Darum gehts
Mujinga (34) und Ditaji Kambundji (24), Simon Ehammer (26), Audrey Werro (22), Annik Kälin (26), Angelica Moser (28) – die Schweizer Leichtathletik hat in den letzten Jahren viele Athletinnen und Athleten von Weltklasseformat hervorgebracht. Historische Rekorde fallen reihenweise, prestigeträchtige Titel werden gefeiert. Von einem solchen Höhenflug konnte man früher nur träumen.

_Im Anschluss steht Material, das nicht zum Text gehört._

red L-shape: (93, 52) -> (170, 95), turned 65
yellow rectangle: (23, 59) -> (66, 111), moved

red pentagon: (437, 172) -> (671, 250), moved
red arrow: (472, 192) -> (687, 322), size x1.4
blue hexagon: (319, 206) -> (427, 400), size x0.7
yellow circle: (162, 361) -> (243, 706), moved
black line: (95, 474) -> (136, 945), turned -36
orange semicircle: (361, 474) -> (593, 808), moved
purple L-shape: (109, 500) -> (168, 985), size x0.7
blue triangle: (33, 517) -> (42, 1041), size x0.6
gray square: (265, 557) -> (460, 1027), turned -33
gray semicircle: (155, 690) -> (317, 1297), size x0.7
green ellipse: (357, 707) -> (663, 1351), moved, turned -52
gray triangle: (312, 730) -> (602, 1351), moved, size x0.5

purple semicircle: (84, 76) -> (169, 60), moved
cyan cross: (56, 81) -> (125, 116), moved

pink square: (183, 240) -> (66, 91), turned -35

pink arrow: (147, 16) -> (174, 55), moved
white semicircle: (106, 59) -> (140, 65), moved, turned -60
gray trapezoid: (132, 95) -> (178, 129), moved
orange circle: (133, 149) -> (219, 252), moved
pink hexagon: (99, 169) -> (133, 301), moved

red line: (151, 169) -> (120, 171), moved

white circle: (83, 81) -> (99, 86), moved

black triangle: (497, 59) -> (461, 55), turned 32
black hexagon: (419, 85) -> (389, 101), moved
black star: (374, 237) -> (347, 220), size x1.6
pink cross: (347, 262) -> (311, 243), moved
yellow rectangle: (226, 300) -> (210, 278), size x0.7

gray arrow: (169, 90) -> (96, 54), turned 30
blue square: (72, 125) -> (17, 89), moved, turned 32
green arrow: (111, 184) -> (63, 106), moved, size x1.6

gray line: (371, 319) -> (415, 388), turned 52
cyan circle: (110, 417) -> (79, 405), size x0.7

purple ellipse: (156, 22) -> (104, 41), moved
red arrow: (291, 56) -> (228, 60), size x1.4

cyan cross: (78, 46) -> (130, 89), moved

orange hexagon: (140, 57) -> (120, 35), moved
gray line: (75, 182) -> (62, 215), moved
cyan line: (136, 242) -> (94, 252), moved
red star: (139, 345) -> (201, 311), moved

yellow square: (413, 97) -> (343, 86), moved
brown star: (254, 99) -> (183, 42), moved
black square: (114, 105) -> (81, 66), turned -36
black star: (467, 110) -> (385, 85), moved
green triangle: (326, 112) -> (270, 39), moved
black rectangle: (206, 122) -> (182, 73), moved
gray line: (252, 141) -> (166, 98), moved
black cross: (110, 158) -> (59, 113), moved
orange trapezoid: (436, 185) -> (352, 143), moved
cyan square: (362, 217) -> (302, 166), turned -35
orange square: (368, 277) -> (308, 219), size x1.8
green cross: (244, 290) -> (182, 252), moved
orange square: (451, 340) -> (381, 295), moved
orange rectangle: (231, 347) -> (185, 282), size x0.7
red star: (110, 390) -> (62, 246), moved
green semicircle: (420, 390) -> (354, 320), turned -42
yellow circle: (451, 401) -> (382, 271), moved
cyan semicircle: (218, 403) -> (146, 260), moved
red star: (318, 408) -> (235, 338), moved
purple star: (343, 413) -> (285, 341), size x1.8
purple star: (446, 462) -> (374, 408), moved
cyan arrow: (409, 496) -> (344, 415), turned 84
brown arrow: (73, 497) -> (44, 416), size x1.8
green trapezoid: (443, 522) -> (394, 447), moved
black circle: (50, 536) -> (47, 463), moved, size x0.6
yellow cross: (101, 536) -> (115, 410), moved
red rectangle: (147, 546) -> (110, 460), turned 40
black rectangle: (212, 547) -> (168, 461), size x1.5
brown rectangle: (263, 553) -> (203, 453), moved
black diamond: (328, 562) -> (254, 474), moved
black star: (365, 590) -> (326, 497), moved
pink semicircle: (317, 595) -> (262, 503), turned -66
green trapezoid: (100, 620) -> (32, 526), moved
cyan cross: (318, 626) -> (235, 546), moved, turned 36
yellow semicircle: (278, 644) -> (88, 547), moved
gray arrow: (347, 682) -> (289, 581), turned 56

Doch auch der Blick auf die nächste Generation weckt Hoffnungen. Nationaltrainer Patrick Saile lobt das enorme Potenzial: «Generell ist die U20-Generation gerade superstark.» Wir präsentieren eine Auswahl der vielversprechendsten Schweizer Leichtathletik-Talente.
Xenia Buri (18)
Mujinga Kambundji, Ditaji Kambundji – und jetzt Xenia Buri? Bern hat eine neue Sprint-Überfliegerin. Bei der Junioren-Gala in Mannheim im Juni pulverisierte Buri über 100 m den Schweizer U20-Rekord gleich doppelt. Bleibt sie gesund, wird sie in den nächsten Jahren Jagd auf die Schweizer 100-m-Bestmarke machen. «Xenia ist ein Ausnahmetalent. Sie könnte ja schon bei den Aktiven mitrennen», sagt Saile.
Akira Eghagha (18)
Das männliche Pendant zu Buri ist Akira Eghagha: Auch er blitzschnell, auch er 18 Jahre alt und auch er Rekordbrecher in Mannheim. «Xenia und Akira sind unsere zwei Top-Sprinter in der U20», erklärt Saile.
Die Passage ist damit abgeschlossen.